Professor Richard Pierce
Chair, Dept. of Africana Studies
The juxtaposition of the majesty and horror in Uganda struck me almost immediately. I was overwhelmed with the splendor of the environment and institutions and the horror found in the ravages of poverty. For those of you who have traveled in developing countries, the story I relate will not surprise. While there are some very privileged few who drive fine cars or who have traveled the world, they travel in their cars past people who make their homes out of mud and their roadside stands out of scavenged waste. They drive by children carrying heavy containers filled with water. Everywhere we went, we found need. But we also found great joy. The people were happy. The people welcomed us, and although they had little, they shared what they had with us. Like visitors to any foreign country, I have been transformed by the visit. Unlike some who travel to Africa to see lions, tigers, and bears, oh my, we saw humanity.
It is tempting to believe that need is omnipresent, that it will always be among us. While we often use the words interchangeably, with seeming indifference to meaning, there is a difference in the meaning of the words poverty and impoverished. Poverty means to be without; impoverished means to make poor, to deprive. We must examine our society’s structures and institutions to learn if they cause others to be impoverished and, if we find that there are active agents, then we must be willing to act. But before we act we must believe. We must believe in the things that we do not yet know are true.
Each of us at Notre Dame, whether we accept it eagerly or reluctantly, is part of this nation’s educated elite. With our position among the educated elite comes a responsibility to examine critically the structures that make up our society. We have the opportunity, nay the obligation, to question whether structures very familiar and perhaps comfortable and profitable to us should continue to exist. That is what we are doing with the Millennium Village Project. We are questioning the structures of society to determine those that have contributed to harm. At times we may think that this burden is too heavy or unfair; well, it is, but having walked among the villagers, fairness is not a concept I feel comfortable discussing. When faced with burdens or challenges, I remember what my grandmother told me years ago when I would begin to offer a word of complaint about some task or chore. She would say, “You don’t have to, Honey child, you get to.”
We must renovate this world. It may seem hopeless, but we must have faith. It occurred to me that my Ugandan hosts retain hope and faith amidst much despair and that is why they are so willing to participate in the Millennium Village Project.
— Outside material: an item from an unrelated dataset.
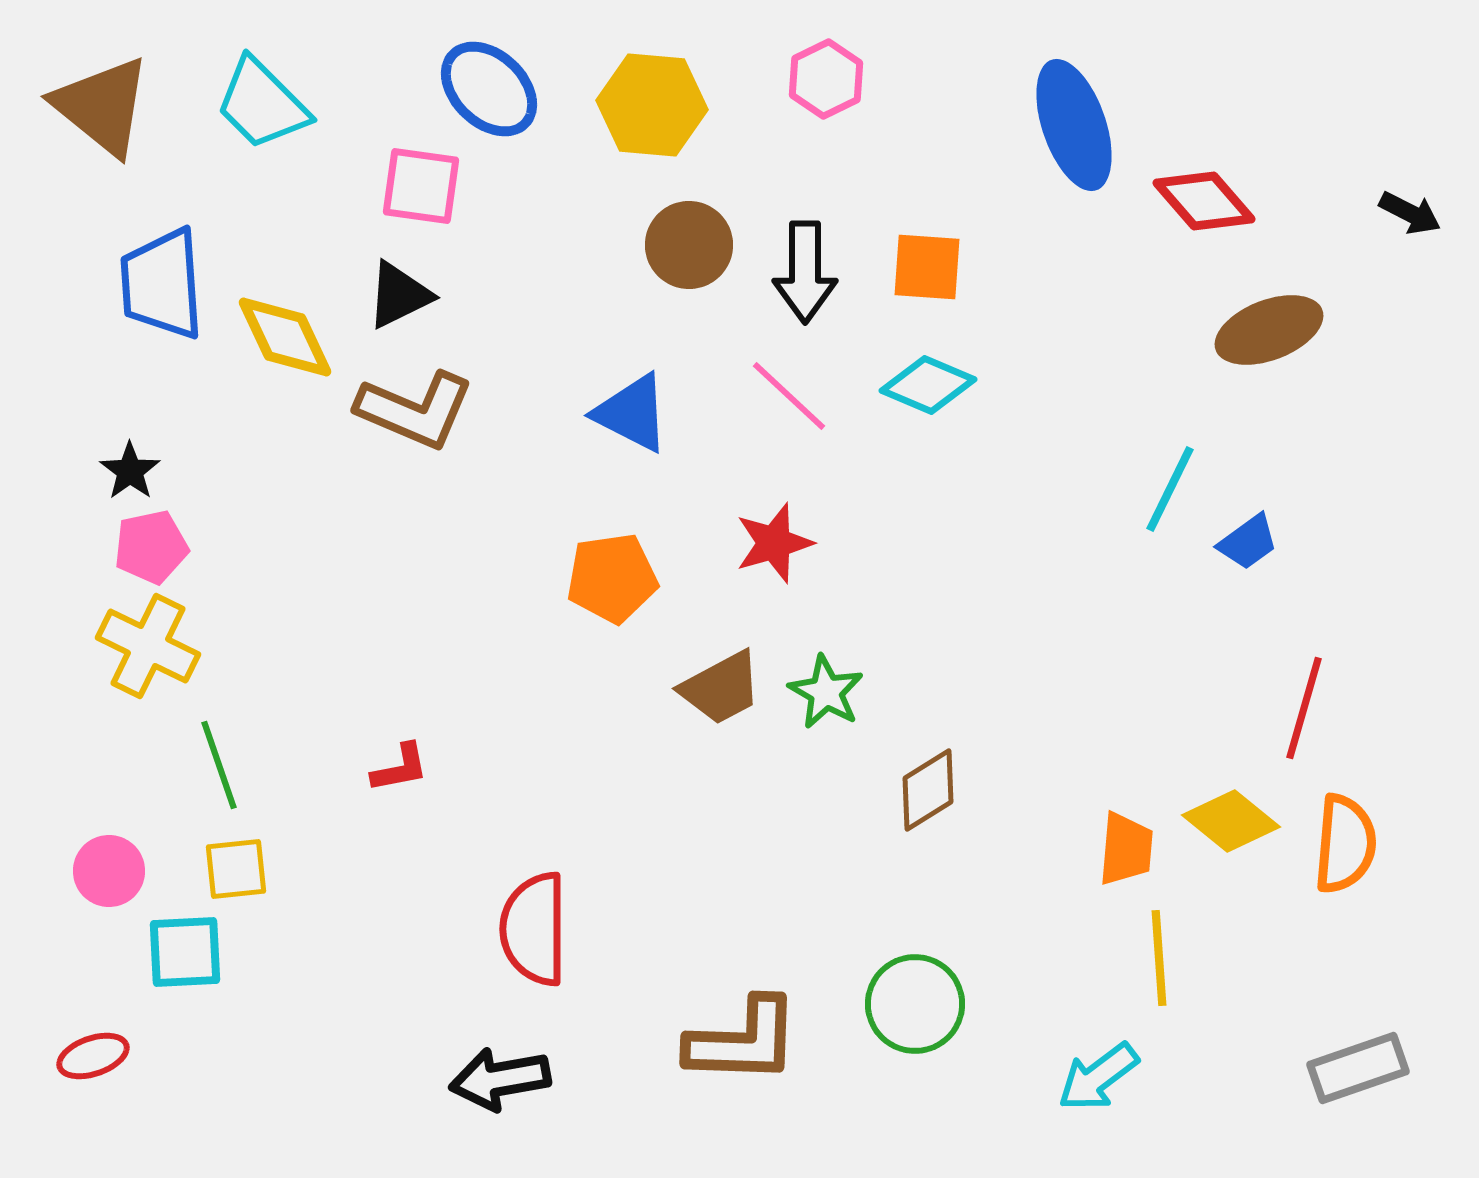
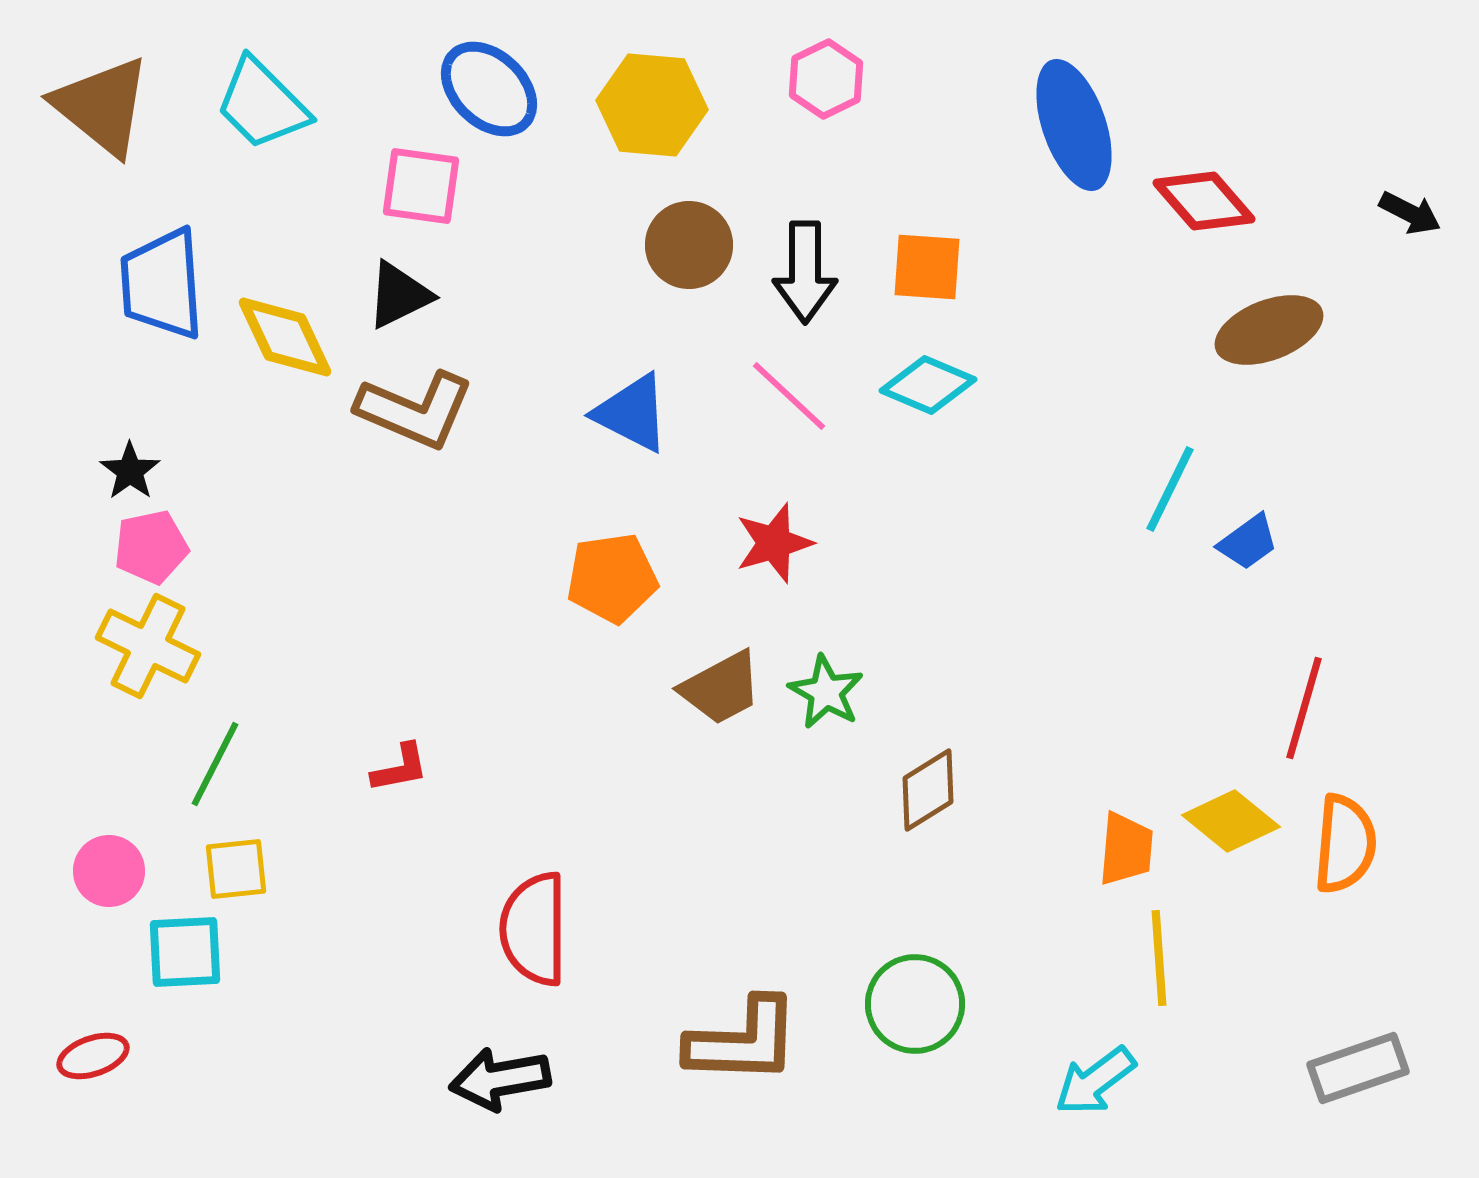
green line at (219, 765): moved 4 px left, 1 px up; rotated 46 degrees clockwise
cyan arrow at (1098, 1077): moved 3 px left, 4 px down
If the Ugandans have not lost hope, then we should not be willing to forsake ours. They believe their lives can be better and they are working to make their faith a reality. I cannot ask that you sojourn to Africa or to some other developing region in our world, but I ask that we open ourselves to the wider world. A world that is smaller than that taught in geography classes, but larger than that found in our television screens. Tradition is blind to change but our society is ever evolving with a grip on its past and a questing hand exploring the unknown. There is comfort in gripping on to the past for it promises security and permanence and it has stood the test of time, but too firm a grip will root us to a past that for some was uncomfortable or stifling. Be courageous and have faith; your moorings are sound. Honor, courage, virtue mean everything. Whatever wealth or power we attain must serve those qualities and if not, then our wealth and influence are wasted. We must believe in honor not because we may find truth, but because the search makes us human. Travel well as we have.